Equating age and beauty: The marketing shift to using older fashion models - Women's Agenda

Equating age and beauty: The marketing shift to using older fashion models

The statuesque model has a quizzical wrinkle between strong brows, penetrating and intelligent eyes and long grey hair.

She is 60.

Her name is Jacky O’Shaughnessy and she is the face of the latest campaign by American Apparel, a decidedly youth-orientated clothing and accessories brand.

I was struck to hear about O’Shaughnessy and a growing trend towards using older fashion models emerging among various brands. There is even a new Paris-based agency for models aged 40 to 85: Silver.

Bulgari has named a range of handbags after actress Isabella Rossellini, and engaged the 60-year-old actress to model them. An 82-year-old model featured in fashion house Lanvin’s 2012 autumn/winter shoot.

Is this a cynical (and very clever) marketing ploy or a genuine celebration of stylish older women, asked Radio National’s Common Knowledge program of the trend.

Good question. The answer, however, is beyond the control of the marketeers, in my view.

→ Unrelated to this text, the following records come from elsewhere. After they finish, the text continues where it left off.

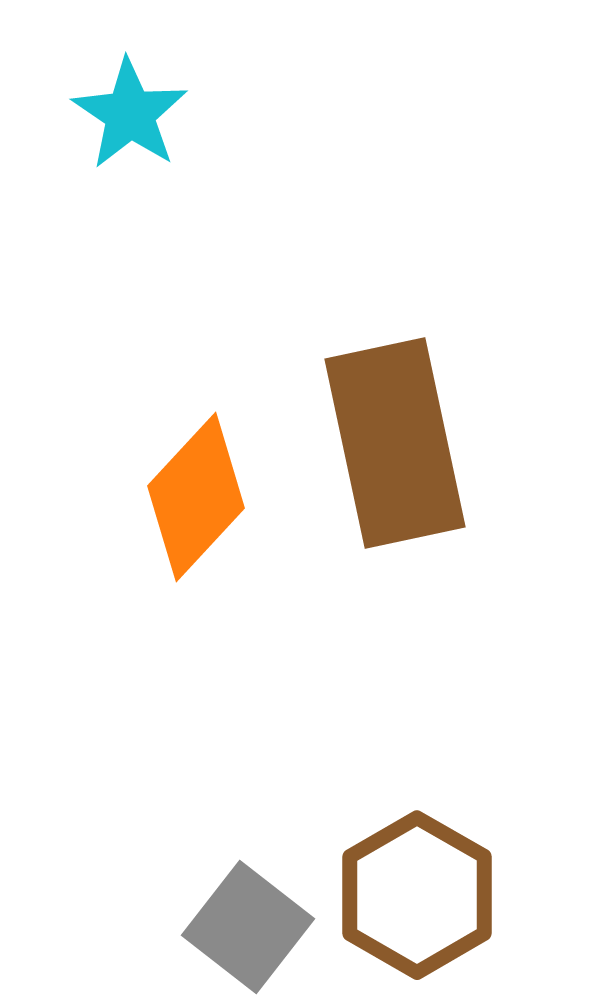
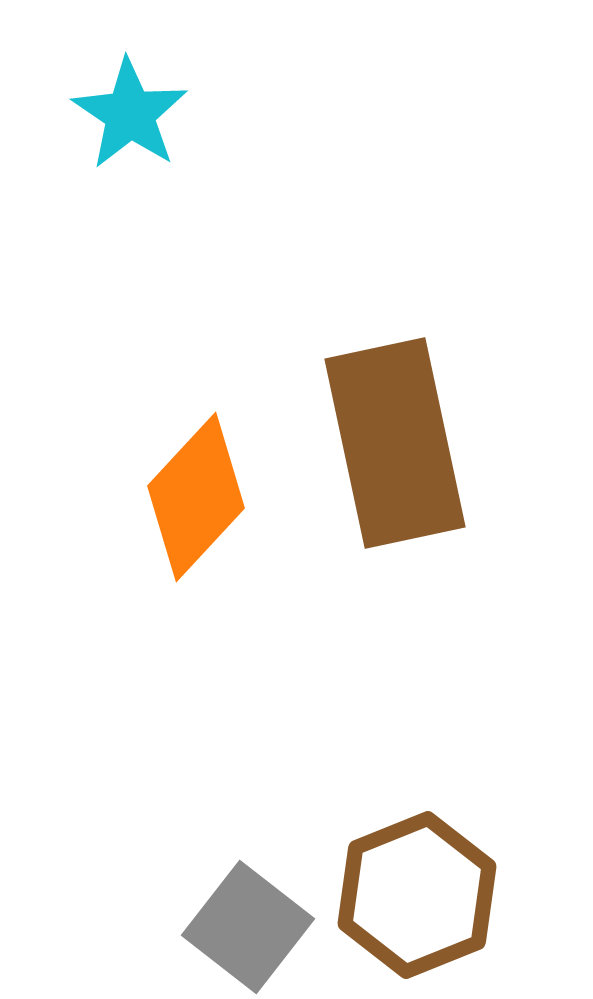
brown hexagon: rotated 8 degrees clockwise
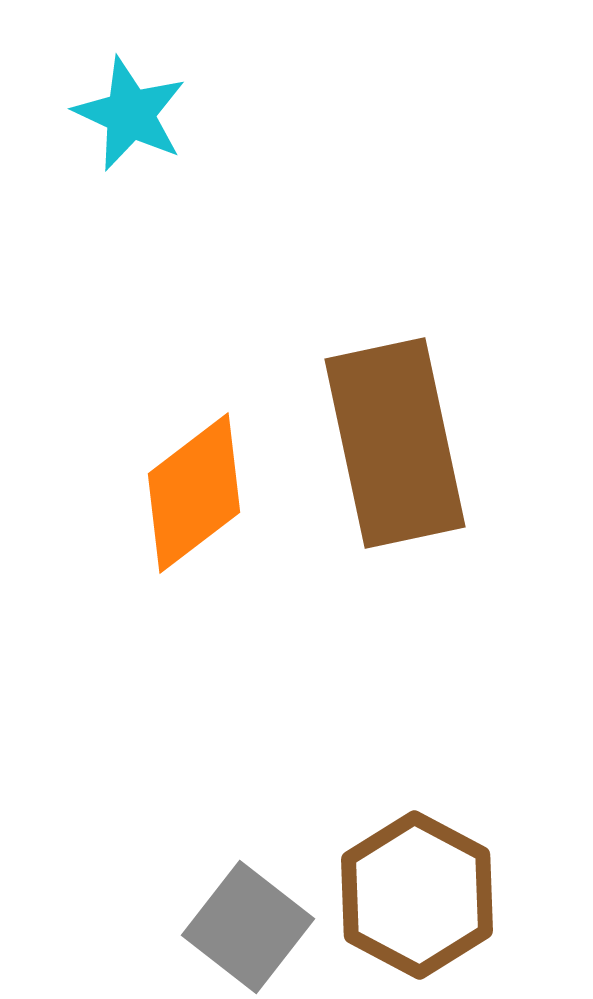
cyan star: rotated 9 degrees counterclockwise
orange diamond: moved 2 px left, 4 px up; rotated 10 degrees clockwise
brown hexagon: rotated 10 degrees counterclockwise
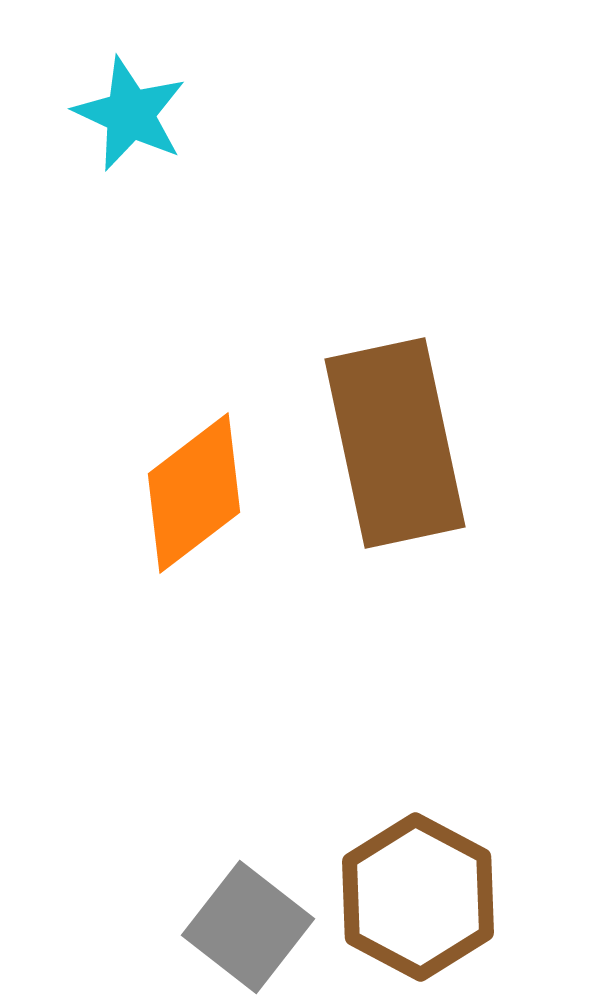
brown hexagon: moved 1 px right, 2 px down
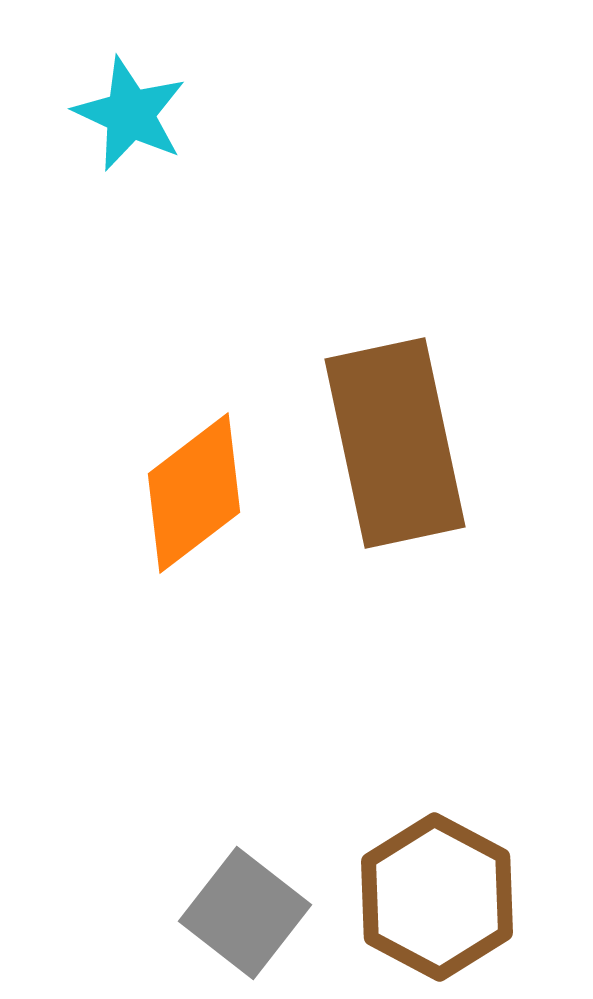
brown hexagon: moved 19 px right
gray square: moved 3 px left, 14 px up
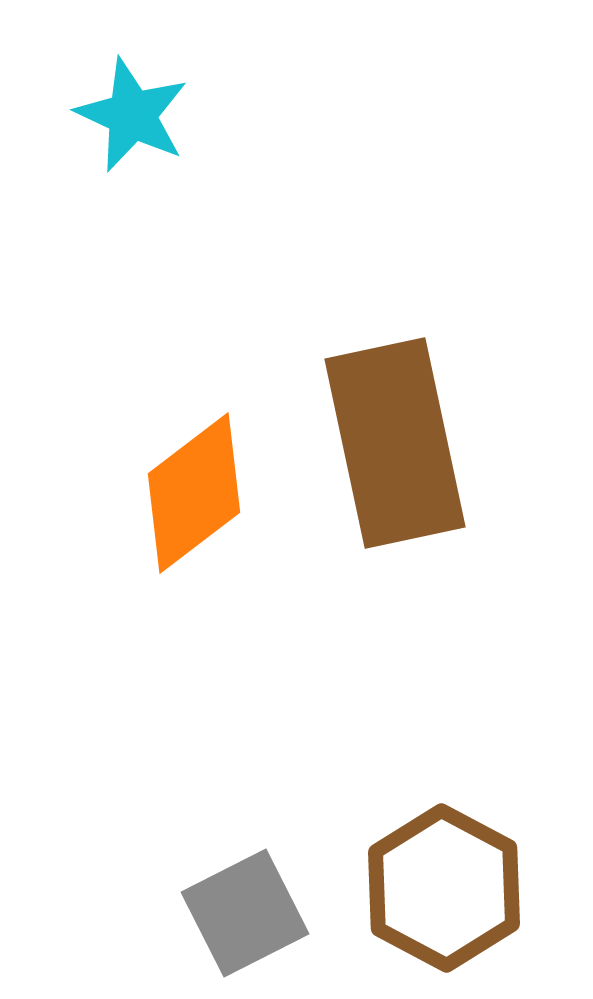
cyan star: moved 2 px right, 1 px down
brown hexagon: moved 7 px right, 9 px up
gray square: rotated 25 degrees clockwise
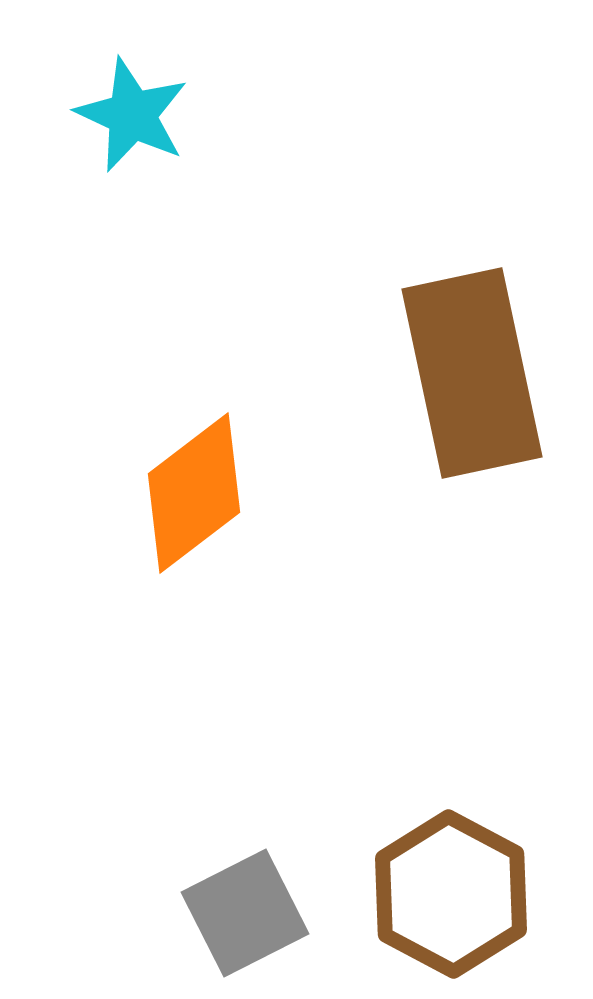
brown rectangle: moved 77 px right, 70 px up
brown hexagon: moved 7 px right, 6 px down
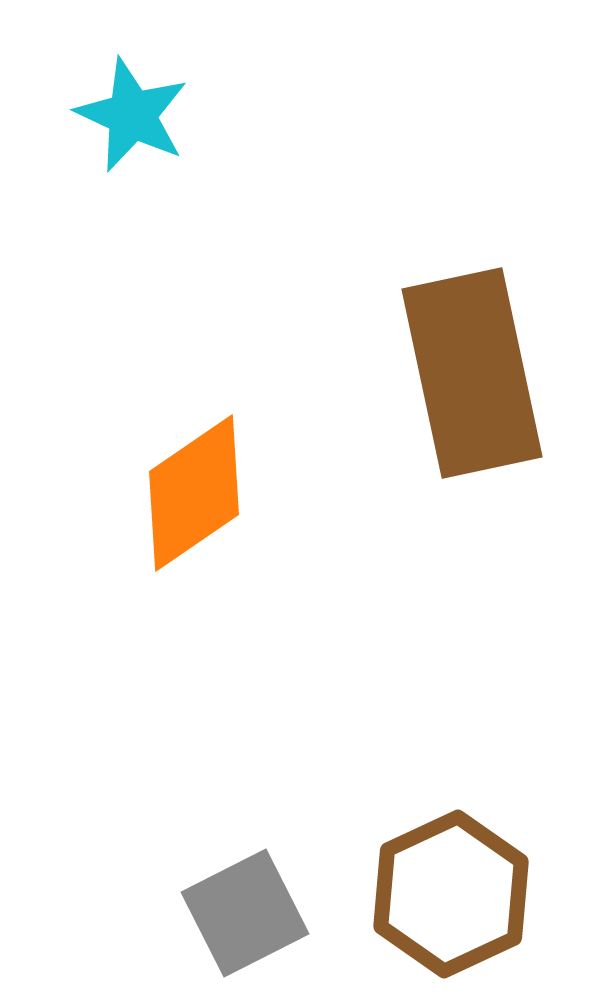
orange diamond: rotated 3 degrees clockwise
brown hexagon: rotated 7 degrees clockwise
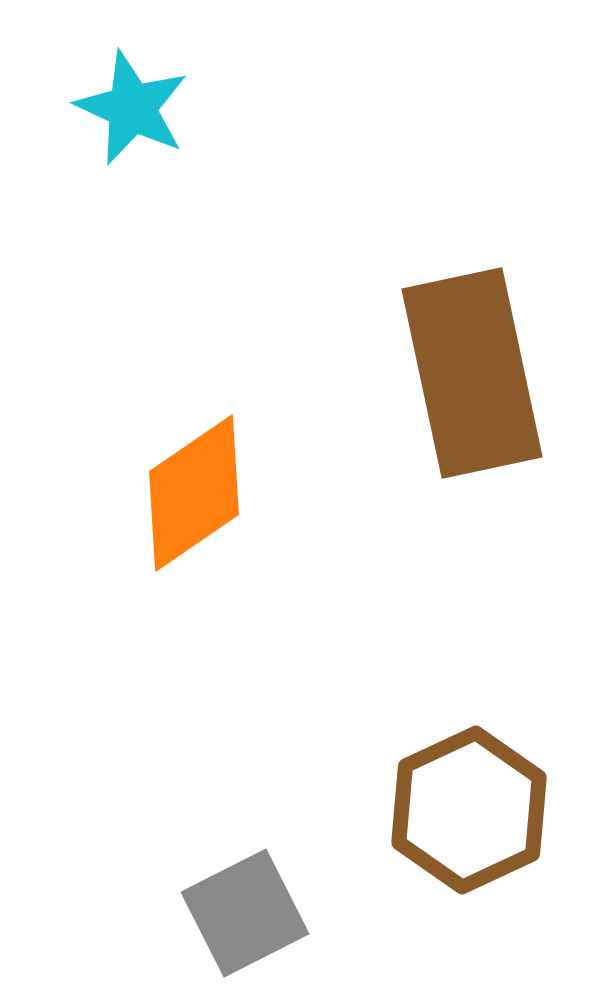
cyan star: moved 7 px up
brown hexagon: moved 18 px right, 84 px up
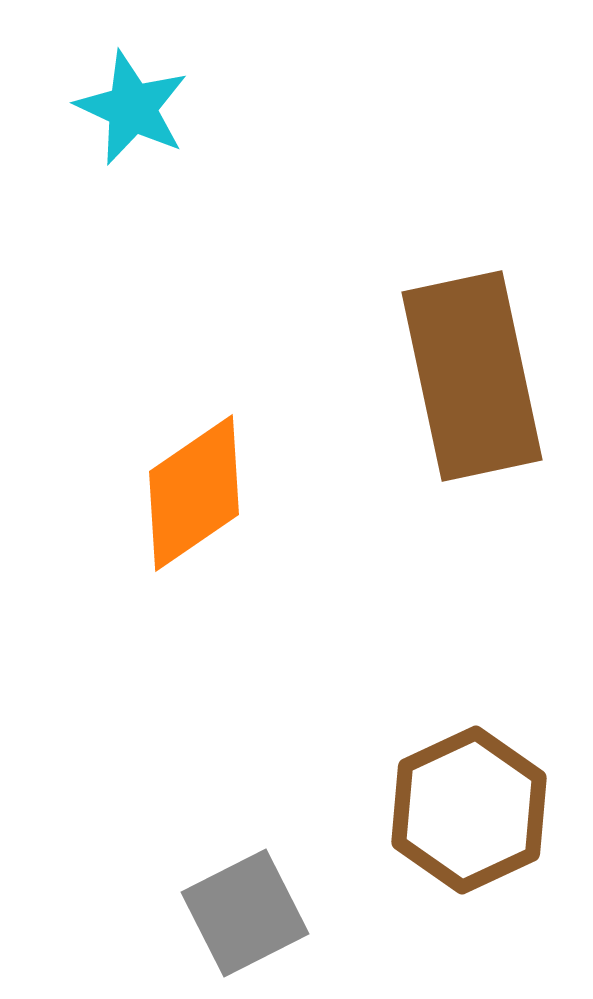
brown rectangle: moved 3 px down
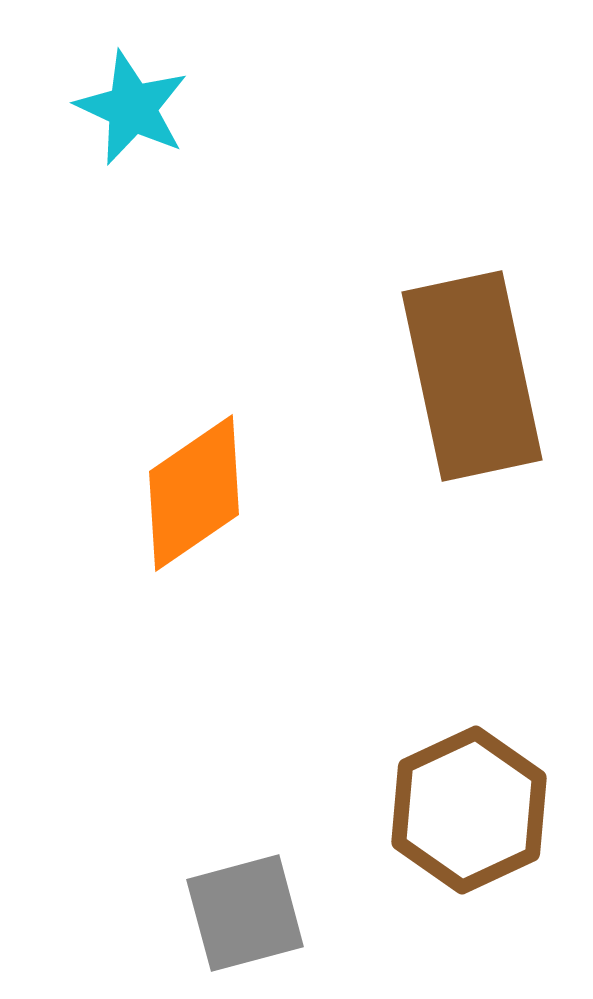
gray square: rotated 12 degrees clockwise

These women look fabulous because they have achieved a degree of poise, confidence, integrity and style that comes with their age and experience.

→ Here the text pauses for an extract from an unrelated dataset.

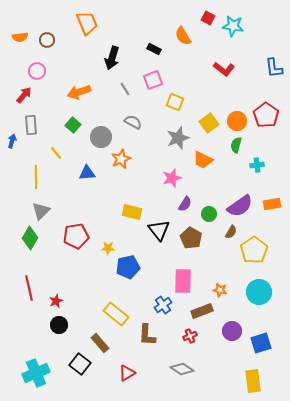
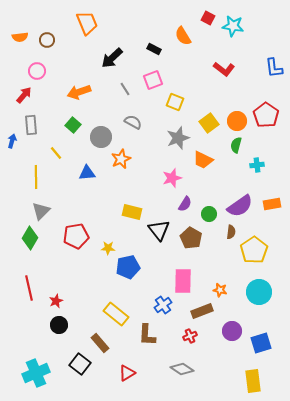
black arrow at (112, 58): rotated 30 degrees clockwise
brown semicircle at (231, 232): rotated 24 degrees counterclockwise
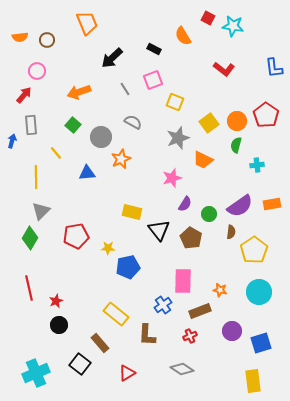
brown rectangle at (202, 311): moved 2 px left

However cynical the plans of the companies leading such marketing campaigns, the women make their own statement about changing attitudes to ageing women.

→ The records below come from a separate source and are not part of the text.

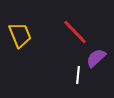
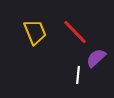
yellow trapezoid: moved 15 px right, 3 px up
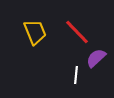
red line: moved 2 px right
white line: moved 2 px left
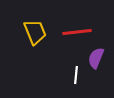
red line: rotated 52 degrees counterclockwise
purple semicircle: rotated 25 degrees counterclockwise
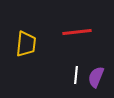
yellow trapezoid: moved 9 px left, 12 px down; rotated 28 degrees clockwise
purple semicircle: moved 19 px down
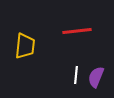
red line: moved 1 px up
yellow trapezoid: moved 1 px left, 2 px down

Middle-aged women once reported that they became “invisible” in a social sense once their value as a potential sexual partner was deemed to be exhausted. Ignored in queues, overlooked in bars, irrelevant at parties and events. This was simply the way of the world for middle-aged women.

Today, it appears, middle-aged women are no longer willing to don the cloak of invisibility.

Some, at least, will not be intimidated by society’s burning insults – “she’s mutton dressed as lamb” – into abandoning their swagger and sexuality. But their interpretation of beauty is their own. Although two of the three I have mentioned are very slender, Rossellini is not, and still looks splendid.

O’Shaughnessy is in great shape, but she brings more than her lovely legs to the image. I am not saying that younger women do not bring their own individual qualities to the world. The only difference is that a youthful face and body has a lot in common with other youthful faces and bodies. The faces of our elders are etched with a world of experience, and the strength to stay true to them.

Women have gained power and money, and with them comes a magnetism that was once the domain only of men and the (young) women they anointed. And with them comes the business case for the marketing shift.

Nevertheless, it is clever marketing that is both leading and following a very welcome social (and personal) change: equating age and beauty.